Swift (who turns 30 next month) feels victimized by Scott Borchetta, founder of Big Machine Label Group, and Scooter Braun, who added Big Machine to his sprawling entertainment business empire this summer. Her feelings are understandable. From what I can see on the public record, they are also justified – but I think she is more a victim of the system than of the two men in question. When a shark bites you, it hurts and you bleed. But you can hardly blame the shark for behaving like a shark.
Although I work with recording artists’ contracts regularly, at first the latest spat between Swift and her former label (she moved to Universal Music Group’s Republic Records last year) hardly made any sense to me. Turning to her vast social media following last week, Swift accused Braun and Borchetta of blocking her from performing her early hits on an upcoming American Music Awards broadcast, during which she is to receive an AMA honor as Artist of the Decade.
(In an increasingly odd chain of events Monday, Big Machine claimed it had reached an agreement with Dick Clark Productions, producer of the AMA telecast, to allow Swift to perform her songs as she wished. But the production company promptly denied any such agreement, and said it would deal only with Swift and her team. Maybe all the drama will be good for ratings. My guess is that Monday’s announcement amounts to a white flag from Big Machine, and that ultimately Swift will come out on top with freedom to perform what she wants. Few artists win such fights, but my comment about Swift having a charmed life, as well as a lot of business sense, still holds.)

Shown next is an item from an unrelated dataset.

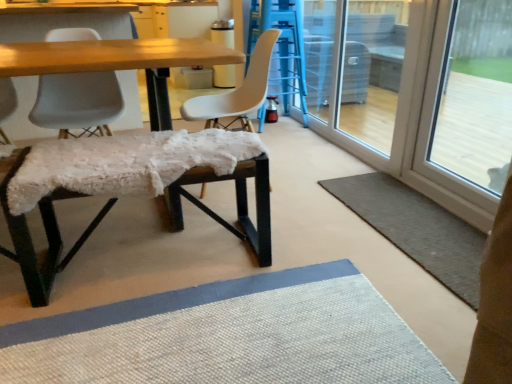 Question: Is wooden table at center touching transparent glass screen door at right?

Ordinarily, a label can’t prevent anyone from publicly performing one of its artists’ songs, for reasons I will shortly explain. I could legally get up on that stage and sing “Tim McGraw” in front of those cameras without violating Big Machine’s rights (although I would not inflict this on anyone, nor would any network let me). So I wondered: How can everyone in the world be free to sing Taylor Swift’s old music on television without Big Machine’s permission, except Taylor Swift herself?
Then I read a Variety article (and later the same information from Billboard) that explained the rationale. It made perfect sense – as long as we remember to expect sharks to behave like sharks.

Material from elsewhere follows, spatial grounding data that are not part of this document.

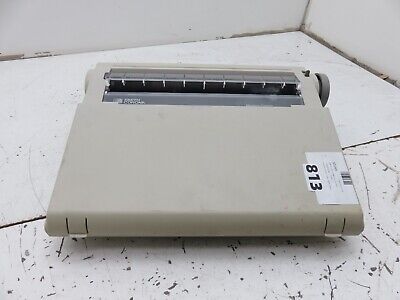 At what (x,y) coordinates should I click in order to perform the action: click on typewriter. Please return your answer as a coordinate pair (x, y). This screenshot has height=300, width=400. Looking at the image, I should click on (244, 168). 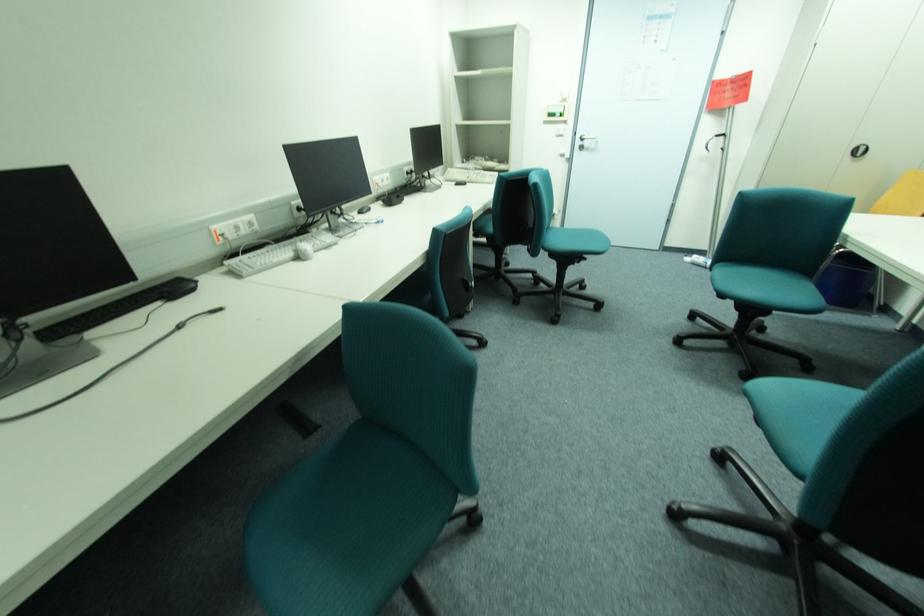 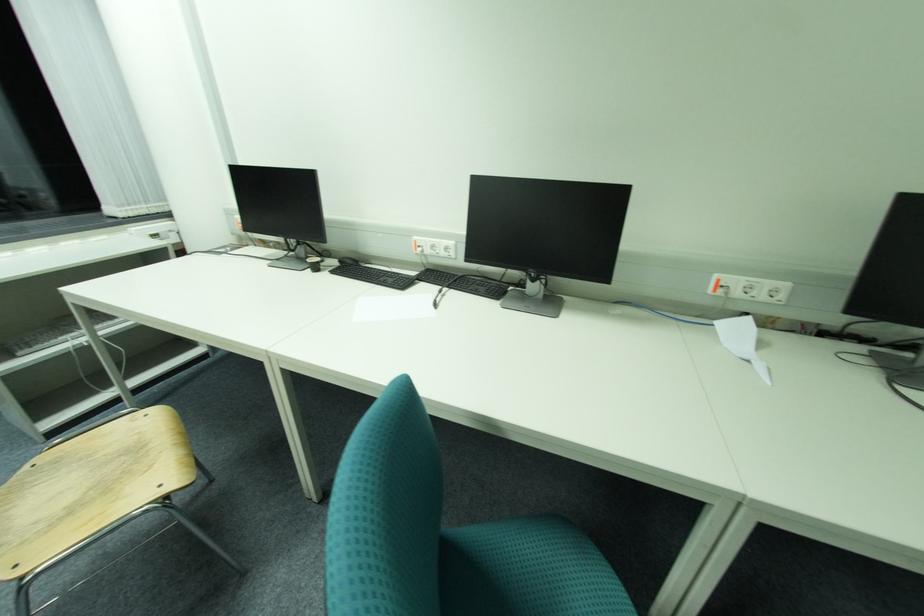 Consider the image. The images are taken continuously from a first-person perspective. In which direction is your viewpoint rotating?

The rotation direction of the camera is left-down.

To understand what is happening, we need to dive into a bit of Swift’s professional history. Swift signed with Big Machine when she was 15 years old and released her first six albums on that label. She rocketed to success at 16 with her hit single “Tim McGraw” and never looked back on her way to becoming first a country and then a pop superstar. She has written or co-written nearly all her music, and has earned a reputation as one of the most talented and prolific songwriters in the business.
Songs are owned by their writers and, in most cases for songs you have heard of, the writers’ publishers. Swift signed her first publishing deal at age 14 with Sony/ATV – even before Borchetta and Big Machine had signed her as a recording artist. All the songs on Swift’s albums are controlled by Swift and her publisher. She has a good relationship with Sony/ATV and re-signed with that organization in 2016. Writers and publishers typically get paid whenever someone performs a song they own publicly, whether in a concert or on television.
Labels do not own the songs, but they usually own the master recording – the version you hear on the radio or a streaming service. A high-profile artist can sometimes own her own masters, which is the case for Swift under her new deal with Republic and UMG. Unknown 15-year-olds, like Swift when she signed with Big Machine, don’t get to own their masters. They don’t have the leverage to squeeze that concession out of the labels. The labels behave like venture capital funds: They invest in many artists knowing that most will wash out, some will achieve modest success, and a few unicorns have the potential to make them rich. The teenage Taylor Swift proved to be a unicorn.
But that does not explain how Braun and Borchetta could team up to stop Swift from performing songs that she owns, together with her friendly publisher, on the upcoming AMA broadcast.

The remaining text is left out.